We did not find a difference in linkage based on sex, education level, or access to a phone. Lack of association with sex confirms findings of other research,35,38 although association has been seen in some settings.34,39–41 Lack of association with formal education level, however, is in contrast to findings by other studies.6 This may be because of the many years of widespread HIV sensitization programs in Uganda and Kenya, which have increased overall knowledge and awareness about HIV to all regardless of educational level.
Our study had several strengths. In contrast to most linkage to care studies that are health facility–based, our population-based study and high HIV testing coverage allows us assess linkage inclusive of difficult to reach patients that may not get tested at a health facility. It is important to note that population-based testing was aimed at determining baseline population HIV prevalence and was also required for determination of the primary endpoint of the main SEARCH study and within this setting; our linkage strategy was aimed at optimizing linkage of those not engaged in care on testing. In addition, this is one of the first studies to examine linkage to care under an implementation of universal HIV treatment and a comprehensive test-and-treat strategy in a rural area. Furthermore, linkage was verified by and based on medical records thus overcoming a social desirability bias that would be introduced by using patient self-report. Our study was also subject to limitations. We were only able to verify linkage in health facilities that we could access within and around our study communities. It is possible that some participants linked to more distant health facilities, and therefore, we are reporting conservative estimates of true linkage rate. Second, we are not able to tell which specific component in our multicomponent strategy made the biggest difference in linkage, but it is important to note that the intervention was designed to be delivered as a package that simultaneously addressed multiple barriers to timely linkage. Finally, participant self-report of knowledge of HIV status may have lead to misclassification as a result of social desirability bias.

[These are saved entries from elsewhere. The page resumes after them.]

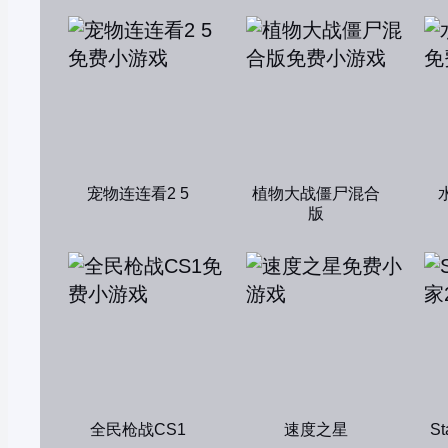
宠物连连看2 5
植物大战僵尸混合
版
全民枪战CS1
速度之星
S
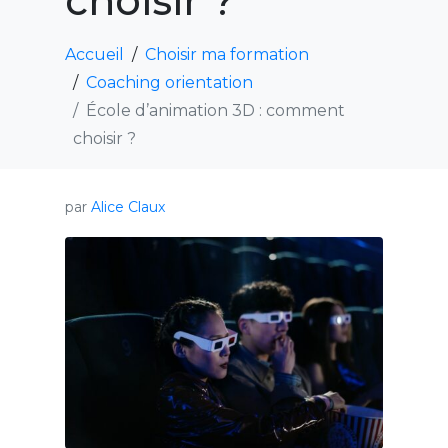
choisir ?
Accueil
Choisir ma formation
Coaching orientation
École d’animation 3D : comment
choisir ?
par
Alice Claux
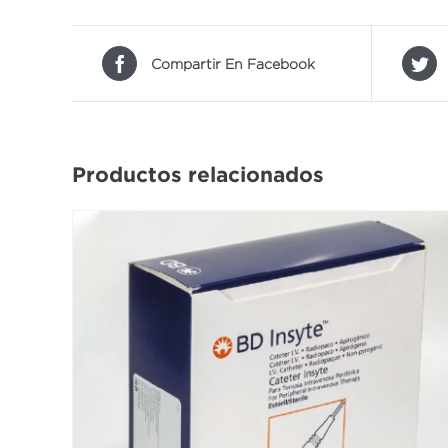
Compartir En Facebook
Productos relacionados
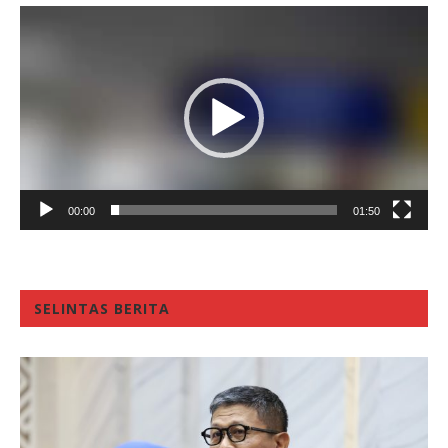
Video
Player
00:00
01:50
SELINTAS BERITA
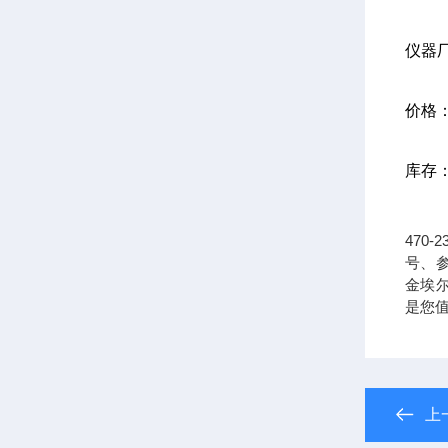
仪器
价格
库存
470-
号、参
金埃尔
是您
上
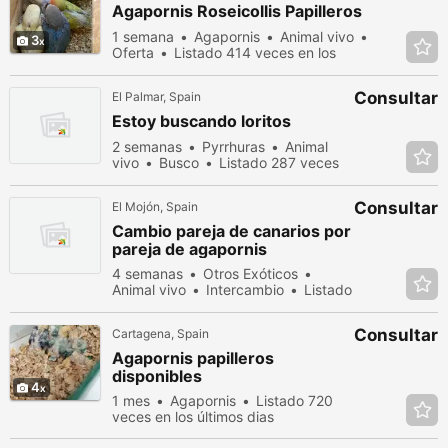
Agapornis Roseicollis Papilleros
1 semana
Agapornis
Animal vivo
3
Oferta
Listado 414 veces en los
últimos dias
Consultar
El Palmar, Spain
Estoy buscando loritos
2 semanas
Pyrrhuras
Animal
vivo
Busco
Listado 287 veces
en los últimos dias
Consultar
El Mojón, Spain
Cambio pareja de canarios por
pareja de agapornis
4 semanas
Otros Exóticos
Animal vivo
Intercambio
Listado
212 veces en los últimos dias
Consultar
Cartagena, Spain
Agapornis papilleros
disponibles
4
1 mes
Agapornis
Listado 720
veces en los últimos dias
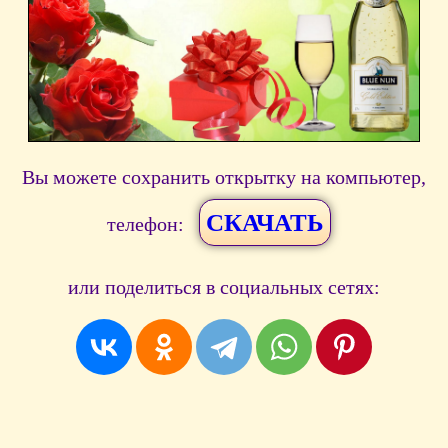
Вы можете сохранить открытку на компьютер,
СКАЧАТЬ
телефон:
или поделиться в социальных сетях:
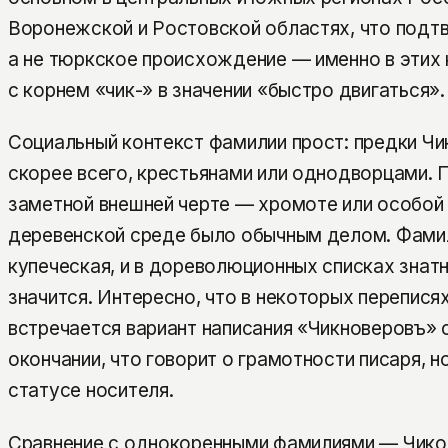
Воронежской и Ростовской областях, что подт
а не тюркское происхождение — именно в этих 
с корнем «чик-» в значении «быстро двигаться».
Социальный контекст фамилии прост: предки Чи
скорее всего, крестьянами или однодворцами. 
заметной внешней черте — хромоте или особой 
деревенской среде было обычным делом. Фамил
купеческая, и в дореволюционных списках знат
значится. Интересно, что в некоторых переписях
встречается вариант написания «Чикноверовъ» с
окончании, что говорит о грамотности писаря, н
статусе носителя.
Сравнение с однокоренными фамилиями — Чиков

In conclusion, timely linkage to care remains critical in treatment and prevention of HIV. Combining a mobile hybrid community-based testing strategy with a novel patient-centered, multicomponent linkage strategy resulted in high linkage rates, with half of all individuals in need of HIV care linked within 1 week of HIV testing and three-quarters linked within a year. Our findings present a feasible and effective linkage approach for adoption by programs in different countries as we move toward universal treatment in similar settings. In addition, our findings draw attention to specific groups that require special attention, namely the young individuals in informal-high-risk occupation sector, home testers, and those with a high CD4+ T-cell count at diagnosis who still pose a challenge and require innovative interventions to further improve linkage. Concerted efforts are thus required to continue to refine and develop linkage strategies to help achieve the maximal benefits of treatment as prevention.
The SEARCH project gratefully acknowledges the Ministries of Health of Uganda and Kenya, our research team, collaborators, and especially all communities and participants involved.